Principles of Stochastic Discrimination and Ensemble Learning

Tin Kam Ho,
Mathematical and Algorithmic Sciences Research Center,
Bell Labs, Lucent Technologies.
600 Mountain Ave., 2C-279, Murray Hill, NJ 07974, USA.
phone: 1-(908) 582-5989 fax: 1-(908) 582-5857


Learning in everyday life is often accomplished by making many random guesses and synthesizing the feedback. Kleinberg's analysis of this process resulted in a new method for classifier design -- stochastic discrimination (SD). The method constructs an accurate classifier by combining a large number of very weak discriminators that are generated essentially at random. An important advantage is that classifiers designed by this way are insensitive to overtraining.

SD is an ensemble learning method in an extreme form. Studies on other ensemble methods for classification have long suffered from the difficulty of modeling the complementary strengths of the components. The SD theory addresses this rigorously via mathematical notions of enrichment, uniformity, and projectability.

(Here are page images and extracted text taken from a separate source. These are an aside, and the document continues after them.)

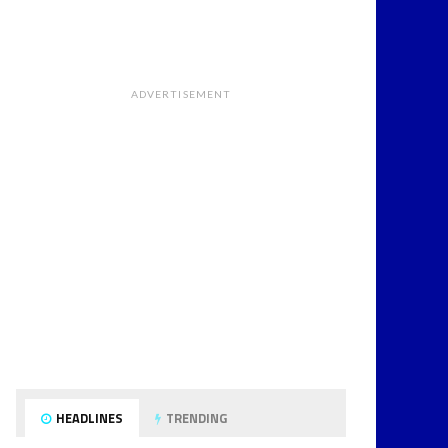
ADVERTISEMENT
HEADLINES
TRENDING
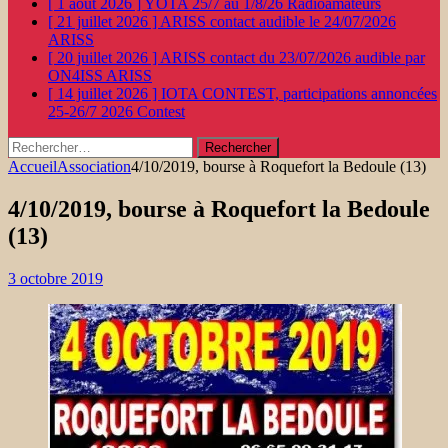
[ 1 août 2026 ]
YOTA 25/7 au 1/8/26
Radioamateurs
[ 21 juillet 2026 ]
ARISS contact audible le 24/07/2026
ARISS
[ 20 juillet 2026 ]
ARISS contact du 23/07/2026 audible par
ON4ISS
ARISS
[ 14 juillet 2026 ]
IOTA CONTEST, participations annoncées
25-26/7 2026
Contest
Rechercher :
Accueil
Association
4/10/2019, bourse à Roquefort la Bedoule (13)
4/10/2019, bourse à Roquefort la Bedoule
(13)
3 octobre 2019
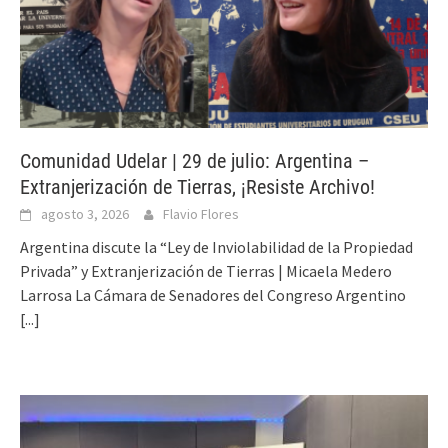
Comunidad Udelar | 29 de julio: Argentina –
Extranjerización de Tierras, ¡Resiste Archivo!
agosto 3, 2026
Flavio Flores
Argentina discute la “Ley de Inviolabilidad de la Propiedad
Privada” y Extranjerización de Tierras | Micaela Medero
Larrosa La Cámara de Senadores del Congreso Argentino
[...]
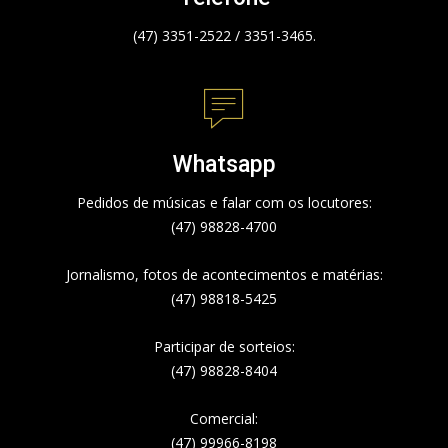
(47) 3351-2522 / 3351-3465.
Whatsapp
Pedidos de músicas e falar com os locutores:
(47) 98828-4700
Jornalismo, fotos de acontecimentos e matérias:
(47) 98818-5425
Participar de sorteios:
(47) 98828-8404
Comercial:
(47) 99966-8198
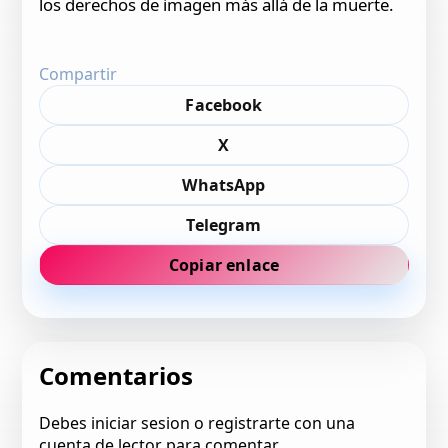
los derechos de imagen más allá de la muerte.
Compartir
Facebook
X
WhatsApp
Telegram
Copiar enlace
Comentarios
Debes iniciar sesion o registrarte con una
cuenta de lector para comentar.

In this tutorial we explain these concepts via a simple numerical example,with a focus on a fundamental symmetry in point set covering that is the key observation leading to the foundation of the SD theory. We illustrate, step by step, how the SD principle operates in this example. We then describe and discuss more sophisticated implementations for practical uses. We believe a basic understanding of the SD method will open the way to explorations of a new classifier technology, and lead to developments of better tools for analyzing other ensemble methods.

No prior knowledge is assumed other than a general understanding about major concerns in classification. Though, some experience on ensemble methods, such as classifier combination, bagging, boosting, etc. will be helpful in discussions on how the SD method relates to others.

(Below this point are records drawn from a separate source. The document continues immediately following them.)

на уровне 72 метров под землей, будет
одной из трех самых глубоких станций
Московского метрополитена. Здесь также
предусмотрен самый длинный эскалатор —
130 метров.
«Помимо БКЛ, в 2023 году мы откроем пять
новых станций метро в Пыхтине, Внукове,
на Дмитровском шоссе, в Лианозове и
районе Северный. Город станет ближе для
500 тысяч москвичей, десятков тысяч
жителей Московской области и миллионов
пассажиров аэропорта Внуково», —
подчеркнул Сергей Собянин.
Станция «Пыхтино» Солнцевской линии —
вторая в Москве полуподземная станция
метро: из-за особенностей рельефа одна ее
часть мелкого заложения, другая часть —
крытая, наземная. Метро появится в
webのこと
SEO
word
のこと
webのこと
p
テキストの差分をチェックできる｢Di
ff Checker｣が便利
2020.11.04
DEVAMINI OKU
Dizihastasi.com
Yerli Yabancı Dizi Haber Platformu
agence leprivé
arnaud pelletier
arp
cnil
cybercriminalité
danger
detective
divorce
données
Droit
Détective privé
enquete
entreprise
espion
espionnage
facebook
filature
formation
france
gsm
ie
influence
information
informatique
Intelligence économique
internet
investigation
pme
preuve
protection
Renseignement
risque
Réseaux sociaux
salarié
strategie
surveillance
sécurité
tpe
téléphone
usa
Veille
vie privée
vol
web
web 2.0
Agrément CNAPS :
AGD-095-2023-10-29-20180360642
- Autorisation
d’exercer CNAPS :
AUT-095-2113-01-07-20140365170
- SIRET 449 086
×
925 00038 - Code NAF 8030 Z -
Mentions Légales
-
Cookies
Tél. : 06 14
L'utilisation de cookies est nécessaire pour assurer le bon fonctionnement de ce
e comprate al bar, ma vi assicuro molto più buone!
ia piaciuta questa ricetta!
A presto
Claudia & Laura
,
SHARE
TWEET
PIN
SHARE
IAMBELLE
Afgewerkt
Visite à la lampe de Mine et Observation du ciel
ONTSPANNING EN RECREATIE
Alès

Part I: The Stochastic Discrimination principles.

  • Symmetry of probabilities induced by uniform space covering.

  • Two-class discrimination.

  • Projectability of weak models.

Part II: Practical Implementations.

  • Direct implementation of Stochastic Discrimination, details of an example implementation, results with public data sets, open research questions.

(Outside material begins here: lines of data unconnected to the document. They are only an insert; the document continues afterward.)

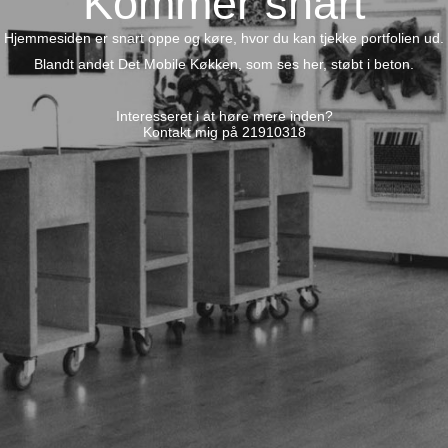
Kommer snart
Hjemmesiden er snart oppe og køre, hvor du kan tjekke portfolien ud.
Blandt andet Det Mobile Køkken, som ses her, støbt i beton.
Interesseret i at høre mere inden?
Kontakt mig på 21910318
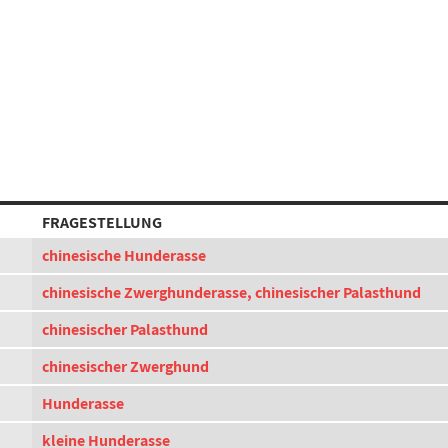
FRAGESTELLUNG
chinesische Hunderasse
chinesische Zwerghunderasse, chinesischer Palasthund
chinesischer Palasthund
chinesischer Zwerghund
Hunderasse
kleine Hunderasse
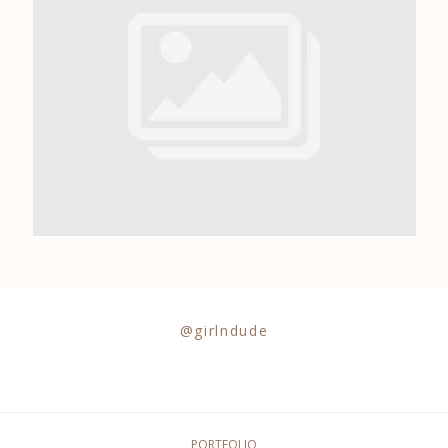
0684841343
@girlndude
PORTFOLIO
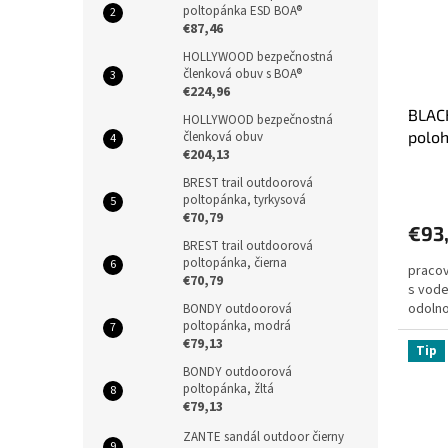
poltopánka ESD BOA®
€87,46
HOLLYWOOD bezpečnostná
členková obuv s BOA®
€224,96
BLAC
HOLLYWOOD bezpečnostná
polo
členková obuv
€204,13
BREST trail outdoorová
poltopánka, tyrkysová
€70,79
€93
BREST trail outdoorová
poltopánka, čierna
pracov
€70,79
s vod
odolno
BONDY outdoorová
poltopánka, modrá
€79,13
Tip
BONDY outdoorová
poltopánka, žltá
€79,13
ZANTE sandál outdoor čierny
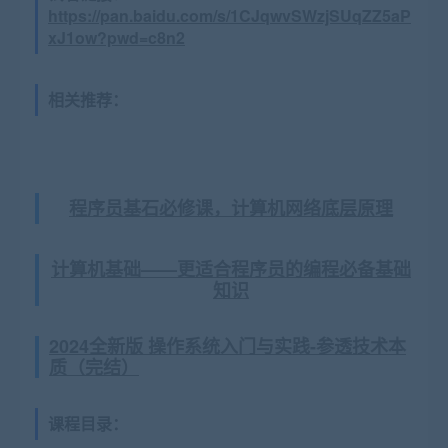
https://pan.baidu.com/s/1CJqwvSWzjSUqZZ5aP
xJ1ow?pwd=c8n2
相关推荐：
程序员基石必修课，计算机网络底层原理
计算机基础——更适合程序员的编程必备基础
知识
2024全新版 操作系统入门与实践-参透技术本
质（完结）
课程目录：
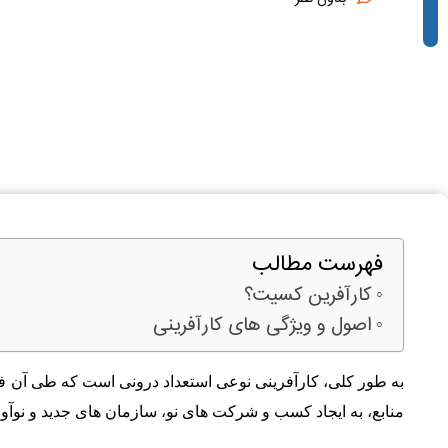
فهرست مطالب
کارآفرین کسیت؟
اصول و ویژگی های کارآفرینی
به طور کلی، کارآفرینی نوعی استعداد درونی است كه طی آن فرد
منابع، به ايجاد كسب و شركت های نو، سازمان های جديد و نوآور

  • Derived methods, structured stochastic discrimination, decision forests.

  • Relationship to other ensemble learning methods including boosting and genetic algorithms.


Dr. Ho is a Distinguished Member of Technical Staff in the Mathematical and Algorithmic Sciences Research Center of Bell Laboratories. She received a PhD in Computer Science from State University of New York at Buffalo in 1992. She has published actively on classifier combination, decision forests, stochastic discrimination, data complexity, and many topics in pattern recognition applications. Her 1992 Ph.D. thesis was a pioneering study on classifier combination. She is Editor-In-Chief of the IAPR official journal Pattern Recognition Letters . She has also been on the editorial board of Pattern Recognition (1999-present), International Journal on Document Analysis and Recognition (2003-present), and IEEE-Transactions on PAMI (1999-2002). She is a Fellow of the IAPR and IEEE, and has 7 U.S. patents on classifier design, image analysis, and wireless tracking.

Dr. Ho has been a close collaborator with Prof. Kleinberg on SD since 1992. She also developed several variants of SD implementations, and studied relationship of SD to classifier combination and ensemble learning methodologies. She has published several articles related to SD, on its introduction, experiments, and variants.